Emilie Bickerton reviews Marguerite Duras'
Cahiers de la Guerre et Autres Texts and finds what is timeless in her work.
Comparisons with Beauvoir are striking. Duras's fictions exist in a world dominated by ennui, a sense of otherness from the world, full of intense emotions, but mostly internal experiences. When events and a historical context are required, there is a blandness to the writing that means one layer separates from the other; reality and how that reality is experienced become two distinct things. In Beauvoir’s work, the two remain soldered together because her literary aim was to present her protagonists as actors in the world.
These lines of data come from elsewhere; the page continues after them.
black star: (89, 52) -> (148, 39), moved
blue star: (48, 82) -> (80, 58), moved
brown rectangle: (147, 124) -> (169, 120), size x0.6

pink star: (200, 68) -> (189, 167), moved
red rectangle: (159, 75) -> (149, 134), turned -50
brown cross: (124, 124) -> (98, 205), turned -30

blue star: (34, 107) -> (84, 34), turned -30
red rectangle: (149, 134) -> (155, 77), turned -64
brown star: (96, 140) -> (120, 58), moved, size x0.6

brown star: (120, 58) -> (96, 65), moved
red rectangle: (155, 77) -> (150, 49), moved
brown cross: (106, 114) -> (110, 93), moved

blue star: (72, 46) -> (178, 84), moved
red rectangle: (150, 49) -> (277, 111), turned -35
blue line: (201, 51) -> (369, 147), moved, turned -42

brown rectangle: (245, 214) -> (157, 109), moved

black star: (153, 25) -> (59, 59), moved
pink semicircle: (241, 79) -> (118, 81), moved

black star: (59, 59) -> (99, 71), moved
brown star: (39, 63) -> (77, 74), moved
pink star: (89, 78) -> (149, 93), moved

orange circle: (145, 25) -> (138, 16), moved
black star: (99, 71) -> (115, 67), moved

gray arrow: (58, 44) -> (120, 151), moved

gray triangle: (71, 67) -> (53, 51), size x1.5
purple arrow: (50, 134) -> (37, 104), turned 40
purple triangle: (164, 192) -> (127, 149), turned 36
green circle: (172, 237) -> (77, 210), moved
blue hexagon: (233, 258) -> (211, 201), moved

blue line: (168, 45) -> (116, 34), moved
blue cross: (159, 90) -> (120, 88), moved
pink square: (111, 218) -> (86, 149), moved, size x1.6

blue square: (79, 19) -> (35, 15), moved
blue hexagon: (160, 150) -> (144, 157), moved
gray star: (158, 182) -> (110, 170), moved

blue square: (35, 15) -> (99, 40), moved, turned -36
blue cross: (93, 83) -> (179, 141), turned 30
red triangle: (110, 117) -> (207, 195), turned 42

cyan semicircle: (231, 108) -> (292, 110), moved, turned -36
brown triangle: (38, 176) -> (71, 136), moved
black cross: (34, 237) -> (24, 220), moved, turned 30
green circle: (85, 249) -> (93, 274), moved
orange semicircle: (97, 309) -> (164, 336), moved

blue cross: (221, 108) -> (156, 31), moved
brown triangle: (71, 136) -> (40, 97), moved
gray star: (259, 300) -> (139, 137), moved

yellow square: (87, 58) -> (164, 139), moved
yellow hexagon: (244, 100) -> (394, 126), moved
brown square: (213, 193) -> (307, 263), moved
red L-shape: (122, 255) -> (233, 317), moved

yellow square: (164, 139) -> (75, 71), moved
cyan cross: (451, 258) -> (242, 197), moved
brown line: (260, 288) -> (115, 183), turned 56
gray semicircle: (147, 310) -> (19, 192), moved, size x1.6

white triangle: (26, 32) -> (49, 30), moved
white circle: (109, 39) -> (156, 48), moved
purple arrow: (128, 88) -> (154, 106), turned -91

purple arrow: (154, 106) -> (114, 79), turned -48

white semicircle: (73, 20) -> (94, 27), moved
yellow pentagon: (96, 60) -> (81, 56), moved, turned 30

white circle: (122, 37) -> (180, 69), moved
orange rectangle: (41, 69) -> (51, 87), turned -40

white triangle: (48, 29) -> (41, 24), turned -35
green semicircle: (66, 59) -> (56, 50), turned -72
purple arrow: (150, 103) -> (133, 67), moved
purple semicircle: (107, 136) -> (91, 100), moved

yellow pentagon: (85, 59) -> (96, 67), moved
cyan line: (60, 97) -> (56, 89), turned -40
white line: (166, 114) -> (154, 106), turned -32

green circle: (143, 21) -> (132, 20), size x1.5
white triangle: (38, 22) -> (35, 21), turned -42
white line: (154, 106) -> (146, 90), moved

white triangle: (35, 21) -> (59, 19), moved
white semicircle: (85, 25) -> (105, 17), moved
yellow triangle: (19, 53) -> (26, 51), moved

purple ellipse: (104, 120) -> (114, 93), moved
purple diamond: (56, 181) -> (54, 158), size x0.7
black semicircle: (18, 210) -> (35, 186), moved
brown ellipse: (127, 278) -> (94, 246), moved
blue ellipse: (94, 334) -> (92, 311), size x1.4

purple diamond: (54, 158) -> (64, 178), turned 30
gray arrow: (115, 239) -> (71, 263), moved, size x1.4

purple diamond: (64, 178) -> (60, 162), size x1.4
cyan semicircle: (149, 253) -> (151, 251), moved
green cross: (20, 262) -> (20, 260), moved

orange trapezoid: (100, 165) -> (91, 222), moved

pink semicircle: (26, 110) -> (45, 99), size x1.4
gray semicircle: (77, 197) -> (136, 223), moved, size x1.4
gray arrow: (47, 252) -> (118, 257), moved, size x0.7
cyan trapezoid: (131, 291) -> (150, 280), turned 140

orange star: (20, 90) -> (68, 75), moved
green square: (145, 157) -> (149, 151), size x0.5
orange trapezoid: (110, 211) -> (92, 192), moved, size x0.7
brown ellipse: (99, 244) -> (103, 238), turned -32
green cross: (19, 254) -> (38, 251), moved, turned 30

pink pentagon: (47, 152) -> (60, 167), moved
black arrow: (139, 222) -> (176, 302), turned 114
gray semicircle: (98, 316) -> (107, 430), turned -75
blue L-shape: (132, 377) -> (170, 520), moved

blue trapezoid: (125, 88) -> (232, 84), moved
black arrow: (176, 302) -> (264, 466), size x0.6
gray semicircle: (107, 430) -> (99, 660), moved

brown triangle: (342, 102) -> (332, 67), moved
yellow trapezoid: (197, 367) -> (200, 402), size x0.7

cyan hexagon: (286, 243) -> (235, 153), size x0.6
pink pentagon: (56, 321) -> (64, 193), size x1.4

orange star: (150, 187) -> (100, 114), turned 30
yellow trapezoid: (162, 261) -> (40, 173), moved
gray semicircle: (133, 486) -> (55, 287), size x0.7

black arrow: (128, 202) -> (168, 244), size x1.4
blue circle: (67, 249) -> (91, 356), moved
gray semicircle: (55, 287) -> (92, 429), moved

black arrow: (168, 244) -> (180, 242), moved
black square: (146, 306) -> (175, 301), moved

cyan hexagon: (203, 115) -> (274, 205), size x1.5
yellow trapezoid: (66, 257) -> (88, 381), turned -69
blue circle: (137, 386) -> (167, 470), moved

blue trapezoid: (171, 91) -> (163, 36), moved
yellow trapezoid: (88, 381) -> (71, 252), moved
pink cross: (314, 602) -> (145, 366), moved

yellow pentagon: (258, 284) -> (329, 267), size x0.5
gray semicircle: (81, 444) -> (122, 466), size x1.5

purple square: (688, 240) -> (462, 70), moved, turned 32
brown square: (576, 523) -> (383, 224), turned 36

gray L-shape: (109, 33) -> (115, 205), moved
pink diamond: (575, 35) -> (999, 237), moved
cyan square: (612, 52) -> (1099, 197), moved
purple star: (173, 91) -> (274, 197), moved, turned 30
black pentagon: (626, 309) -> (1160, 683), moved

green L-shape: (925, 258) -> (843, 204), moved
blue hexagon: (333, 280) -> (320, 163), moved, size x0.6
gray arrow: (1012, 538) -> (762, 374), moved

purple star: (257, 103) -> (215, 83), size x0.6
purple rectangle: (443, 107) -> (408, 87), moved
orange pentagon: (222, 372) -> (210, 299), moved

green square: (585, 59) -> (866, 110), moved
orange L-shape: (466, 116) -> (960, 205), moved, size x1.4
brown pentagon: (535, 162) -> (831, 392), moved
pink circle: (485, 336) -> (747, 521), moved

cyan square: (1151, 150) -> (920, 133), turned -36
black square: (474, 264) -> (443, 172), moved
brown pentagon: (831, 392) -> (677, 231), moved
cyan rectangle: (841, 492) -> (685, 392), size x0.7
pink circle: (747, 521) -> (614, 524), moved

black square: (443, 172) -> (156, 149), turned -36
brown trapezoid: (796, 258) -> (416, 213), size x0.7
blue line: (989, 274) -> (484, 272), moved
This rings true. I happened to have just read
The Square and was surprised at the intense emotion rising from the ennui and otherness of the narrative.
Standard literary histories have tended to bracket Duras together with other intellectuals of the period. But not only did Duras personally dislike Camus, Sartre and Beauvoir, it is unclear what she contributed in terms of ideas, given that she was preoccupied rather with abstract questions of style.
This perhaps pushes Duras too far from political engagement. Above all,
The Square reminded me of Blanchot's novels and, as Lars Spurious relates in his wonderful
rue Saint-Benoît series from 2004, she was close to Blanchot and Bataille among others, all far more interesting in literary and political terms than the usual suspects of standard literary histories.